» **Exercise data**:
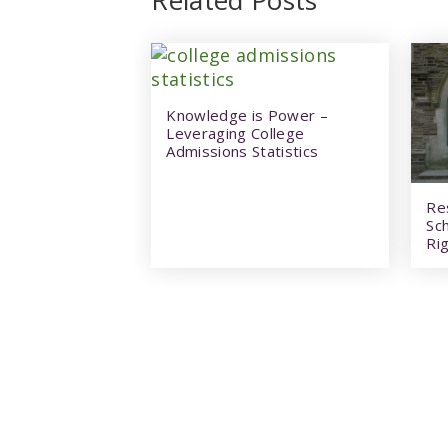
Knowledge is Power –
Leveraging College
Admissions Statistics
Re
Sc
Rig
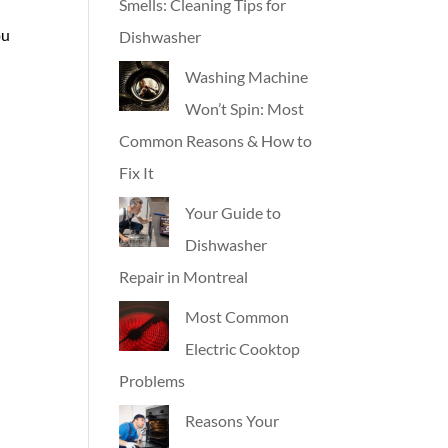
Smells: Cleaning Tips for
ou
Dishwasher
Washing Machine
Won’t Spin: Most
Common Reasons & How to
Fix It
Your Guide to
Dishwasher
Repair in Montreal
Most Common
Electric Cooktop
Problems
Reasons Your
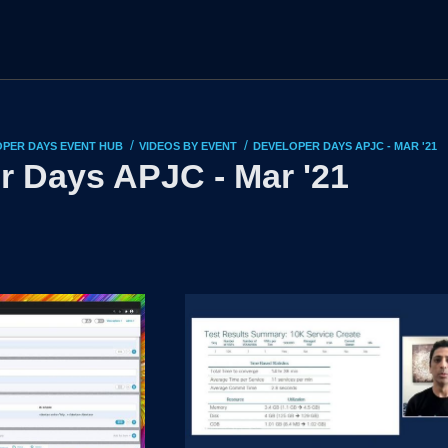
/
/
PER DAYS EVENT HUB
VIDEOS BY EVENT
DEVELOPER DAYS APJC - MAR '21
r Days APJC - Mar '21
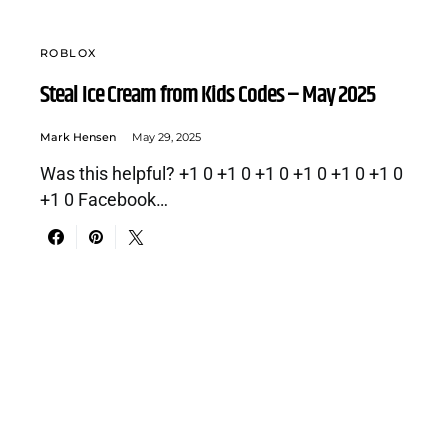
ROBLOX
Steal Ice Cream from Kids Codes – May 2025
Mark Hensen
May 29, 2025
Was this helpful? +1 0 +1 0 +1 0 +1 0 +1 0 +1 0
+1 0 Facebook…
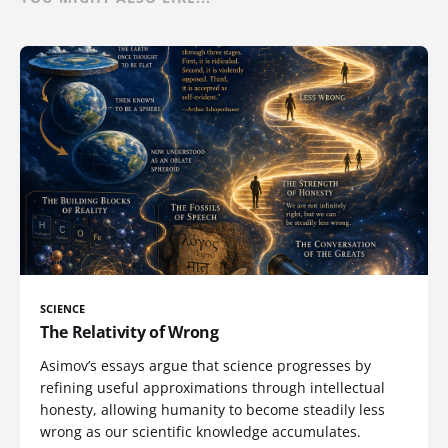
SCIENCE
The Relativity of Wrong
Asimov’s essays argue that science progresses by
refining useful approximations through intellectual
honesty, allowing humanity to become steadily less
wrong as our scientific knowledge accumulates.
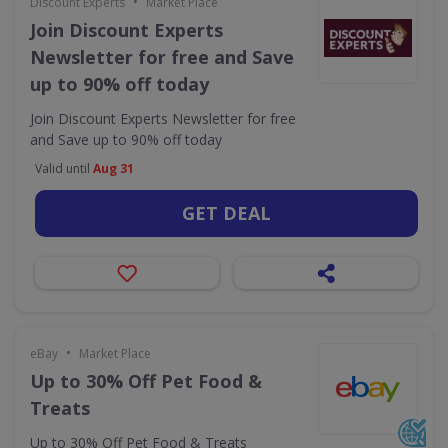
•
Discount Experts
Market Place
Join Discount Experts
Newsletter for free and Save
up to 90% off today
Join Discount Experts Newsletter for free
and Save up to 90% off today
Valid until
Aug 31
GET DEAL
•
eBay
Market Place
Up to 30% Off Pet Food &
Treats
Up to 30% Off Pet Food & Treats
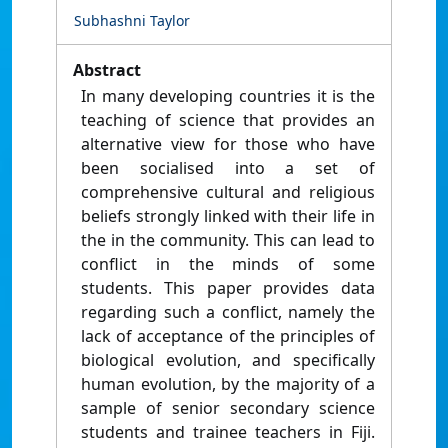
Subhashni Taylor
Abstract
In many developing countries it is the
teaching of science that provides an
alternative view for those who have
been socialised into a set of
comprehensive cultural and religious
beliefs strongly linked with their life in
the in the community. This can lead to
conflict in the minds of some
students. This paper provides data
regarding such a conflict, namely the
lack of acceptance of the principles of
biological evolution, and specifically
human evolution, by the majority of a
sample of senior secondary science
students and trainee teachers in Fiji.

» **What this task involves**:
While leaving pictures out, reproduce exactly the lines from the beginning of the listing above through the line containing "May 29, 2025", both ends included.

» **Solution**:
Knowledge is Power –
Leveraging College
Admissions Statistics
Re
Sc
Rig
Smells: Cleaning Tips for
ou
Dishwasher
Washing Machine
Won’t Spin: Most
Common Reasons & How to
Fix It
Your Guide to
Dishwasher
Repair in Montreal
Most Common
Electric Cooktop
Problems
Reasons Your
/
/
PER DAYS EVENT HUB
VIDEOS BY EVENT
DEVELOPER DAYS APJC - MAR '21
r Days APJC - Mar '21
ROBLOX
Steal Ice Cream from Kids Codes – May 2025
Mark Hensen
May 29, 2025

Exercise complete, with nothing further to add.